Persistency > consistency
Intro
This is a series of blog posts journaling my experience going through the EPF.
Starting up
Since the beginning of the cohort I've pulled myself in different directions, starting from the wiki and some initial intro into the history of Ethereum, as well as the beginning of Lightclient's intro into the execution layer (link). I liked the simple explanation of State Transition Functions and thought that dropping the whole block if one of the transactions is invalid had something interesting behind it, but I left that intuition for later. I also peeked at reports from previous cohorts and started writing my thoughts down to have more content for later.
To me it's interesting how exactly the execution client gets transactions from the pool during block building (what's the implementation of an efficient pop?). I did a Fibonacci Heap in C for a university project a few years ago, and AFAIK it's the fastest min-heap data structure and could be a potential project for me to work on.
I also peeked at the good first issues source, but most of them were either picked up or someone had recently opened a PR or started working on something. I think at this point I finally realized that I'd been dropped in the pond and now it was my time to swim.
I still hadn't figured out the exact project, language, or direction I'd want to take, so I just decided to look into different things I wasn't deeply interested in before, to find a direction. So far the execution-specs look like a good place to start, but later I might need to settle between Rust and Go.
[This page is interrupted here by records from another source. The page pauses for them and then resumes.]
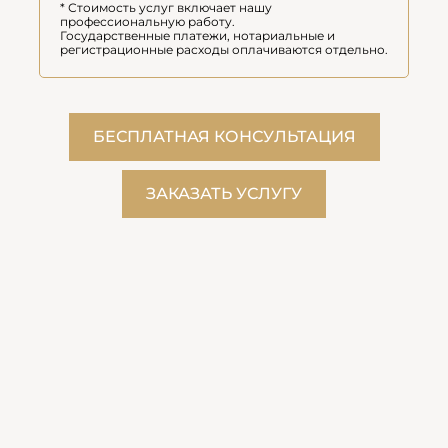
* Стоимость услуг включает нашу
профессиональную работу.
Государственные платежи, нотариальные и
регистрационные расходы оплачиваются отдельно.
БЕСПЛАТНАЯ КОНСУЛЬТАЦИЯ
ЗАКАЗАТЬ УСЛУГУ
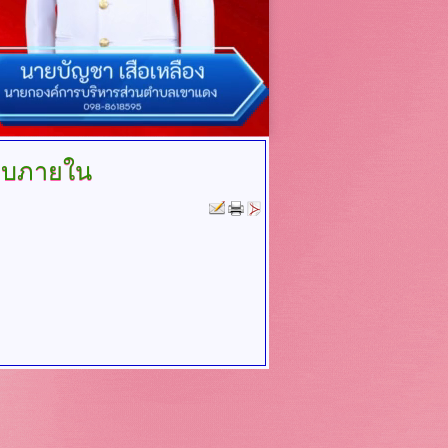
อบภายใน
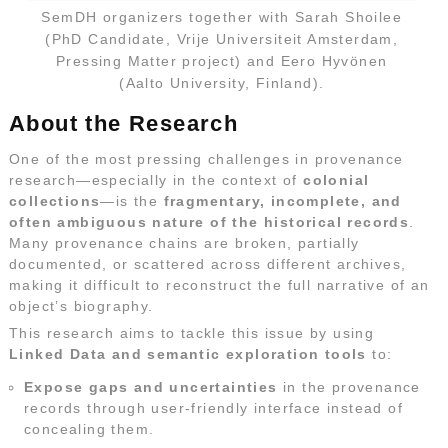
SemDH organizers together with Sarah Shoilee
(PhD Candidate, Vrije Universiteit Amsterdam,
Pressing Matter project) and Eero Hyvönen
(Aalto University, Finland).
About the Research
One of the most pressing challenges in provenance
research—especially in the context of
colonial
collections
—is the
fragmentary, incomplete, and
often ambiguous nature of the historical records
.
Many provenance chains are broken, partially
documented, or scattered across different archives,
making it difficult to reconstruct the full narrative of an
object’s biography.
This research aims to tackle this issue by using
Linked Data and semantic exploration tools
to:
Expose gaps and uncertainties
in the provenance
records through user-friendly interface instead of
concealing them.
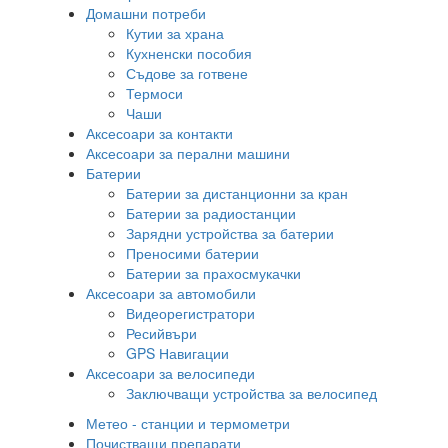
Домашни потреби
Кутии за храна
Кухненски пособия
Съдове за готвене
Термоси
Чаши
Аксесоари за контакти
Аксесоари за перални машини
Батерии
Батерии за дистанционни за кран
Батерии за радиостанции
Зарядни устройства за батерии
Преносими батерии
Батерии за прахосмукачки
Аксесоари за автомобили
Видеорегистратори
Ресийвъри
GPS Навигации
Аксесоари за велосипеди
Заключващи устройства за велосипед
Метео - станции и термометри
Почистващи препарати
Before receiving good news from Josh at the end of week 0, I was actually doing a little research on Post-Quantum stealth addresses. Because even if the signers were secure, the public key exchange as well as the PK derivation is still vulnerable to attacks. So I found an interesting recent paper from some Serbian folks, Post-Quantum Stealth Address Protocols, that I kept reading during the week. My highlights are here: link.
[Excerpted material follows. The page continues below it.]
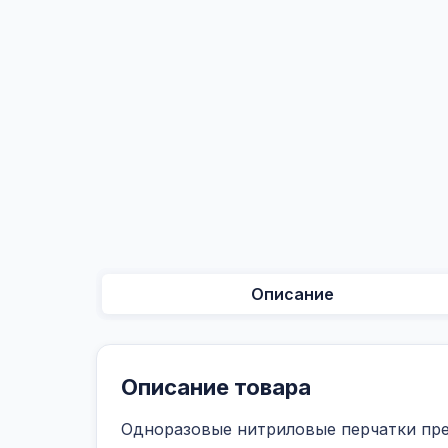
Описание
Описание товара
Одноразовые нитриловые перчатки пре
While reading the paper, it occurred to me that I knew +/- nothing about lattice-based cryptography, so I dived into it and ended up watching a talk about Monero from DEFCON 2019 just to see how things had changed since then. The paper on PQ-SA that I attached above is a medium-hard read for non-technical people.
As a side note: while browsing the Eth R&D Discord, I found a channel related to Frame Transactions (8141, also 7701) and started thinking about how these would practically improve the stealth address implementation and the UX. There are quite a few issues, including relaying, gas sponsoring, and discovery.
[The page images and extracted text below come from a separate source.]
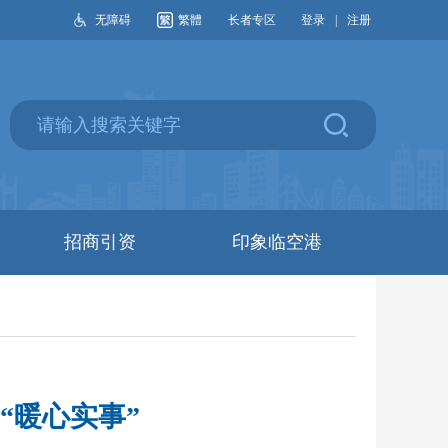
无障碍
繁體
长者专区
登录
|
注册
招商引资
印象临空港
“暖心实事”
To understand more about 8141, I decided to dive deeper into the execution-level implementation of 7702 authorization lists and its tests, as well as another good source.
The other day I decided to check out reth's implementation of payload generation and was surprised to see a familiar interface for the Engine API: "getBestTx", which had bugged my mind a few days earlier.
The paper on PQ Stealth Addresses turned out to be extremely interesting to me. It covered 3 potential implementations (there are more) with different benefits. My potential project could be about updating ERC-5564 with one more scheme to be more future-proof. Besides PQ security, the paper also reported an increase in parsing performance, which is a huge existing issue with stealth addresses that usually forces projects to introduce centralized choke points to simplify scanning and indexing.
It was a fun first week, though. I've learned something new, attended 2 calls, read a bunch of EL code, and started getting initial ideas on what I'd be doing during the fellowship: Post-Quantum-resistant stealth addresses, or something related to frame transactions like testing or even implementing some parts of it.